Mumbai: Markets gave up early gains and fell on Friday as investors worried about the health of the global economy after western central banks steered clear of announcing fresh steps to boost growth.
By 10:49am, the 30-share BSE index was down 0.5% at 17,079.45 with 20 of its components declining, after initially rising 0.3%.
Investors were disappointed after a speech by the U.S. Federal Reserve chief lacked details on plans to spur economic growth after a $447 billion jobs package plan by US President Barack Obama.
Software stocks led losses on the main index with Infosys and Tata Consultancy Services dropping 2.1% each, while Wipro fell 1.4%.
The United States is the biggest market for India’s $76 billion information technology companies.
Global markets have been dominated in recent weeks by fears of a US relapse into recession and Europe’s snowballing debt crisis.
“The lack of any announcement on fresh measures by the US has led to the weakness we see currently. However, I expect some recovery during the day as the fundamentals of the Indian markets remain positive,” said S.P Tulsian, independent research analyst.
A pick-up in foreign fund inflows over the past few sessions have underpinned the market this week. Foreign funds bought just over $500 million of local stocks so far in September after selling $2.2 billion in the last month, according to data from the market regulator.
Leading mobile carrier Bharti Airtel rose 1.9% after it said it had secured a licence to operate 2G and 3G services in Rwanda and would invest $100 million in the African country over three years.
Energy major Reliance Industries dropped 1.7% after India’s federal auditor criticised the company and the government over development of the country’s key natural gas field in the Krishna Godavari (KG) basin and called for revamping profit sharing arrangements from oil and gas blocks.

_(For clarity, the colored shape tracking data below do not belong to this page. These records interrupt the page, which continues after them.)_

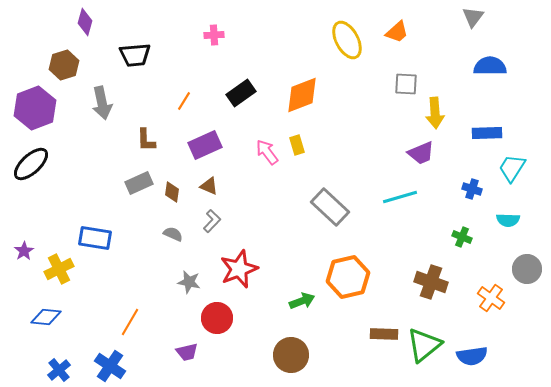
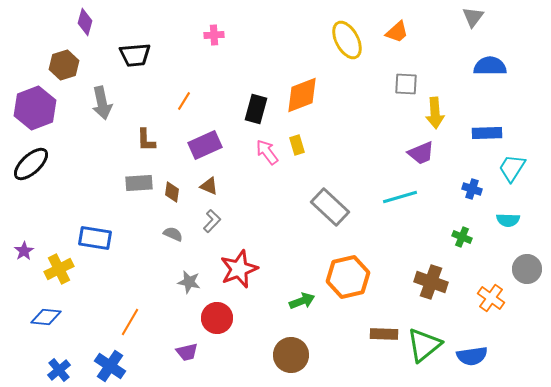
black rectangle at (241, 93): moved 15 px right, 16 px down; rotated 40 degrees counterclockwise
gray rectangle at (139, 183): rotated 20 degrees clockwise
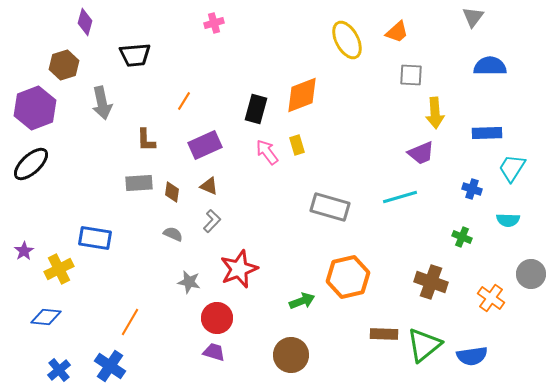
pink cross at (214, 35): moved 12 px up; rotated 12 degrees counterclockwise
gray square at (406, 84): moved 5 px right, 9 px up
gray rectangle at (330, 207): rotated 27 degrees counterclockwise
gray circle at (527, 269): moved 4 px right, 5 px down
purple trapezoid at (187, 352): moved 27 px right; rotated 150 degrees counterclockwise
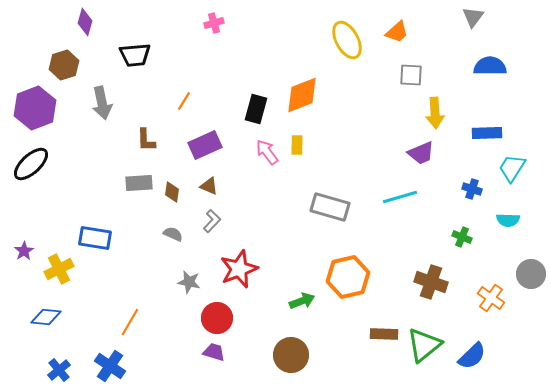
yellow rectangle at (297, 145): rotated 18 degrees clockwise
blue semicircle at (472, 356): rotated 36 degrees counterclockwise
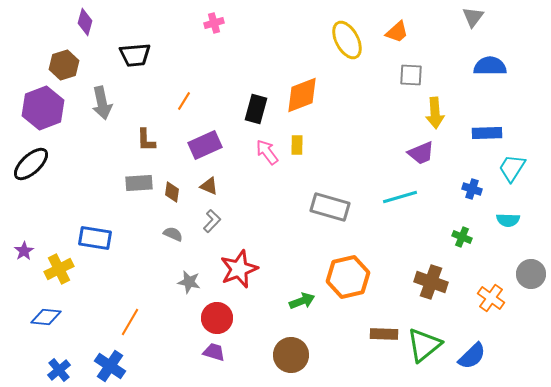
purple hexagon at (35, 108): moved 8 px right
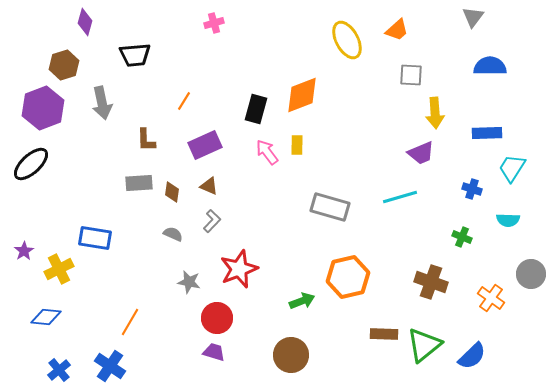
orange trapezoid at (397, 32): moved 2 px up
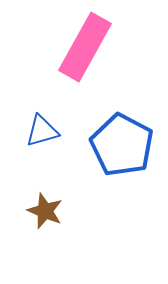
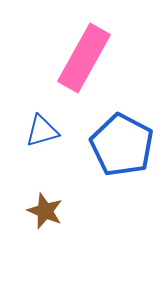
pink rectangle: moved 1 px left, 11 px down
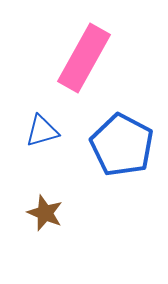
brown star: moved 2 px down
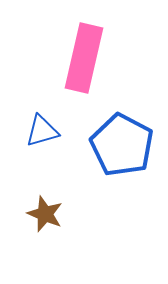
pink rectangle: rotated 16 degrees counterclockwise
brown star: moved 1 px down
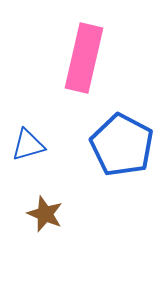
blue triangle: moved 14 px left, 14 px down
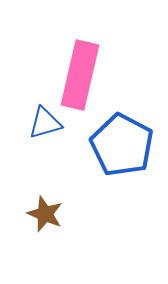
pink rectangle: moved 4 px left, 17 px down
blue triangle: moved 17 px right, 22 px up
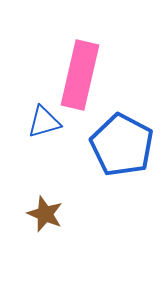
blue triangle: moved 1 px left, 1 px up
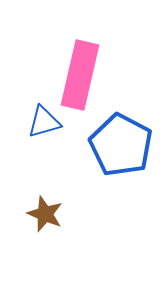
blue pentagon: moved 1 px left
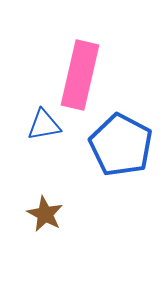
blue triangle: moved 3 px down; rotated 6 degrees clockwise
brown star: rotated 6 degrees clockwise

The auditor report could form the basis of any possible government action against Reliance in future, analysts said.
Banking stocks remained mixed on expectations the central bank may again raise rates next week.
The Reserve Bank of India remains bent on fighting domestic inflation despite weakening global conditions, officials with direct knowledge of policymaking said on Wednesday. It is scheduled to review policy next Friday.
HDFC Bank fell 0.85%, while bigger rival ICICI Bank eased 0.2%. State Bank of India , the market leader, was up 0.3%.
Aluminium producer Hindalco traded 2.93% lower after Morgan Stanley downgraded it to ‘underweight´ from ‘overweight´ and slashed its price target by nearly half to 126 rupees from 236 rupees as it expects near-term roadblocks for the Indian aluminum industry, relating to coal and bauxite availability.
Indian shares have been one of the world’s worst performers this year, with the BSE index down more than 16%, as rising interest rates dented growth.
The 50-share NSE index was down 0.48% at 5,128.5. In the broader market, advancing stocks led declines 722 to 581 on volume of 192.6 million shares.
The MSCI’s measure of Asian markets other than Japan was down 0.26%, while Japan’s Nikkei was down 0.38%.
Delta Corp , which owns offshore casinos in Goa, jumped more than 5% after the Economic Times reported it was in talks with global casino players including Las Vegas-based MGM Resorts International and Caesars Entertainment to sell stake.
Shree Ganesh Jewellery House Ltd rallied 8% after the firm said it expects to triple turnover from retail segment to Rs 1,200 in the next two years.